Tribunal Administratif de Lyon — Décision N° TA69-2405226

jeudi 12 septembre 2024

JuridictionTribunal Administratif de Lyon
SectionTribunal Administratif de Lyon
N° DossierTA69-2405226
TypeOrdonnance
RecoursExcès de pouvoir
PublicationD

Résumé IA

Refus de reconnaissance du caractère prioritaire et urgent d’une demande de logement social. Le Tribunal administratif de Lyon rejette la requête de M. A, qui contestait la décision de la commission de médiation du Rhône du 9 janvier 2024. Le juge estime que les moyens soulevés sont inopérants, car le requérant ne conteste pas utilement les motifs de la décision, notamment le fait qu’il n’a pas donné suite à une proposition de logement adapté. La solution est fondée sur l’article R. 222-1 du code de justice administrative et les articles L. 441-2-3 et R. 441-14-1 du code de la construction et de l’habitation.

Texte intégral

Vu la procédure suivante :

Par une requête enregistrée le 28 mai 2024, M. B A demande au tribunal d'annuler la décision du 9 janvier 2024 par laquelle la commission de médiation du " droit au logement opposable " du Rhône a refusé de le déclarer prioritaire et dans une situation d'urgence pour un relogement.

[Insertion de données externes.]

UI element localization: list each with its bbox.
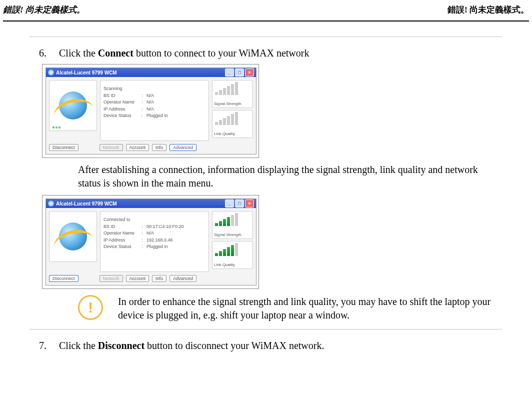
step-6-explain: After establishing a connection, informa… bbox=[78, 163, 502, 190]
minimize-button[interactable]: _ bbox=[225, 200, 234, 208]
header-rule bbox=[3, 20, 529, 22]
tip-text: In order to enhance the signal strength … bbox=[118, 295, 502, 322]
step-text-bold: Disconnect bbox=[98, 340, 144, 351]
advanced-button[interactable]: Advanced bbox=[170, 275, 196, 282]
status-label: Connected to bbox=[104, 216, 142, 224]
bsid-label: BS ID bbox=[104, 224, 142, 230]
step-text-pre: Click the bbox=[59, 340, 98, 351]
app-icon bbox=[48, 200, 54, 206]
network-button[interactable]: Network bbox=[100, 275, 123, 282]
titlebar: Alcatel-Lucent 9799 WCM _ □ × bbox=[46, 68, 256, 77]
disconnect-button[interactable]: Disconnect bbox=[49, 144, 78, 151]
header-left: 錯誤! 尚未定義樣式。 bbox=[3, 4, 85, 16]
link-label: Link Quality bbox=[214, 262, 251, 267]
app-window: Alcatel-Lucent 9799 WCM _ □ × Connected … bbox=[46, 198, 256, 286]
ip-label: IP Address bbox=[104, 237, 142, 244]
status-label: Scanning bbox=[104, 86, 142, 92]
section-divider bbox=[30, 36, 502, 37]
step-text-pre: Click the bbox=[59, 48, 98, 58]
maximize-button[interactable]: □ bbox=[235, 200, 244, 208]
ip-value: 192.168.0.46 bbox=[146, 237, 173, 244]
titlebar: Alcatel-Lucent 9799 WCM _ □ × bbox=[46, 199, 256, 208]
step-number: 6. bbox=[30, 46, 59, 60]
step-text-post: button to disconnect your WiMAX network. bbox=[144, 340, 324, 351]
page-header: 錯誤! 尚未定義樣式。 錯誤! 尚未定義樣式。 bbox=[0, 0, 532, 20]
device-label: Device Status bbox=[104, 112, 142, 120]
operator-value: N/A bbox=[146, 99, 154, 106]
step-text-bold: Connect bbox=[98, 48, 134, 58]
bsid-value: 00:17:C4:10:F0:20 bbox=[146, 224, 184, 230]
window-title: Alcatel-Lucent 9799 WCM bbox=[56, 201, 225, 206]
globe-panel bbox=[49, 80, 97, 131]
minimize-button[interactable]: _ bbox=[225, 68, 234, 76]
window-title: Alcatel-Lucent 9799 WCM bbox=[56, 70, 225, 76]
app-window: Alcatel-Lucent 9799 WCM _ □ × Scanning bbox=[46, 68, 256, 154]
info-panel: Connected to BS ID:00:17:C4:10:F0:20 Ope… bbox=[100, 211, 209, 272]
operator-label: Operator Name bbox=[104, 99, 142, 106]
step-number: 7. bbox=[30, 338, 59, 352]
device-value: Plugged in bbox=[146, 112, 168, 120]
link-quality-meter: Link Quality bbox=[212, 241, 253, 269]
ip-label: IP Address bbox=[104, 106, 142, 113]
tip-row: ! In order to enhance the signal strengt… bbox=[78, 295, 502, 322]
bsid-value: N/A bbox=[146, 92, 154, 100]
signal-label: Signal Strength bbox=[214, 102, 251, 106]
globe-panel bbox=[49, 211, 97, 262]
signal-label: Signal Strength bbox=[214, 232, 251, 237]
disconnect-button[interactable]: Disconnect bbox=[49, 275, 78, 282]
step-text: Click the Disconnect button to disconnec… bbox=[59, 338, 502, 352]
link-quality-meter: Link Quality bbox=[212, 110, 253, 138]
signal-strength-meter: Signal Strength bbox=[212, 211, 253, 239]
header-right: 錯誤! 尚未定義樣式。 bbox=[448, 4, 529, 16]
device-label: Device Status bbox=[104, 244, 142, 250]
screenshot-scanning: Alcatel-Lucent 9799 WCM _ □ × Scanning bbox=[42, 64, 259, 158]
warning-icon: ! bbox=[78, 295, 103, 320]
close-button[interactable]: × bbox=[245, 200, 254, 208]
section-divider bbox=[30, 329, 502, 330]
step-7: 7. Click the Disconnect button to discon… bbox=[30, 338, 502, 352]
screenshot-connected: Alcatel-Lucent 9799 WCM _ □ × Connected … bbox=[42, 195, 259, 289]
info-button[interactable]: Info bbox=[152, 144, 166, 151]
device-value: Plugged in bbox=[146, 244, 168, 250]
close-button[interactable]: × bbox=[245, 68, 254, 76]
maximize-button[interactable]: □ bbox=[235, 68, 244, 76]
bsid-label: BS ID bbox=[104, 92, 142, 100]
step-6: 6. Click the Connect button to connect t… bbox=[30, 46, 502, 60]
signal-strength-meter: Signal Strength bbox=[212, 80, 253, 108]
ip-value: N/A bbox=[146, 106, 154, 113]
step-text-post: button to connect to your WiMAX network bbox=[134, 48, 310, 58]
advanced-button[interactable]: Advanced bbox=[170, 144, 196, 151]
operator-value: N/A bbox=[146, 230, 154, 237]
info-button[interactable]: Info bbox=[152, 275, 166, 282]
account-button[interactable]: Account bbox=[126, 275, 150, 282]
link-label: Link Quality bbox=[214, 132, 251, 136]
operator-label: Operator Name bbox=[104, 230, 142, 237]
step-text: Click the Connect button to connect to y… bbox=[59, 46, 502, 60]
account-button[interactable]: Account bbox=[126, 144, 150, 151]
info-panel: Scanning BS ID:N/A Operator Name:N/A IP … bbox=[100, 80, 209, 141]
network-button[interactable]: Network bbox=[100, 144, 123, 151]
app-icon bbox=[48, 70, 54, 76]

Vu la décision attaquée et les autres pièces du dossier.

Vu :

- le code de la construction et de l'habitation,

- le code de justice administrative.

Considérant ce qui suit :

1. Aux termes de l'article R. 222-1 du code de justice administrative : " () les magistrats () ayant atteint au moins le grade de premier conseiller désignés à cet effet par le président de leur juridiction peuvent, par ordonnance : () 7° Rejeter, après l'expiration du délai de recours ou, lorsqu'un mémoire complémentaire a été annoncé, après la production de ce mémoire, les requêtes ne comportant que () des moyens inopérants (). ".

2. Pour être désigné comme prioritaire et devant se voir attribuer d'urgence un logement social, le demandeur doit être de bonne foi, satisfaire aux conditions réglementaires d'accès au logement social et justifier qu'il se trouve dans une des situations prévues au II de l'article L. 441-2-3 du code la construction et de l'habitation et satisfait à un des critères définis à l'article R. 441-14-1 de ce code. Dès lors que l'intéressé remplit ces conditions, la commission de médiation doit, en principe, reconnaître le caractère prioritaire et urgent de sa demande. Toutefois, dans le cas d'une personne se prévalant de ce qu'elle a présenté une demande de logement social et n'a pas reçu de proposition adaptée dans le délai fixé en application de l'article L. 441-1-4 du code de la construction et de l'habitation, la commission peut refuser de reconnaître que la demande présente, à ce titre, un caractère prioritaire et urgent en se fondant sur la circonstance que cette personne dispose déjà d'un logement adapté à ses besoins. Pour apprécier si le logement occupé est adapté aux besoins du demandeur, il y a lieu de prendre en compte, d'une part, ses caractéristiques, le montant de son loyer et sa localisation, d'autre part, tous éléments relatifs aux occupants du logement, comme une éventuelle situation de handicap, qui sont susceptibles de le rendre inadapté aux besoins du demandeur.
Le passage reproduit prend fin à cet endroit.